[WORK TASK] Go through the entries one line at a time, and gather every line that has the word "stairs".

[RAW DATA]
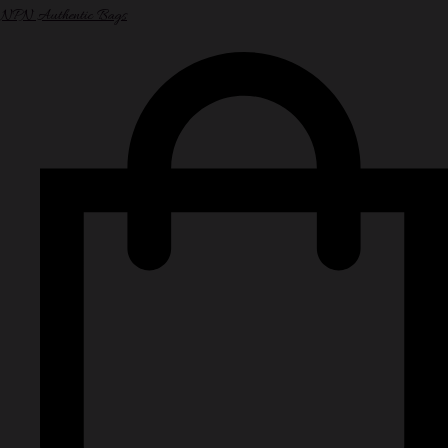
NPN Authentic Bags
--
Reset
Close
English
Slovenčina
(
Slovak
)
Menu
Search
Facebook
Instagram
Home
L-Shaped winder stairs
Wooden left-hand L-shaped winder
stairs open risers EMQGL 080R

[RESULT OF THE EXERCISE]
L-Shaped winder stairs
stairs open risers EMQGL 080R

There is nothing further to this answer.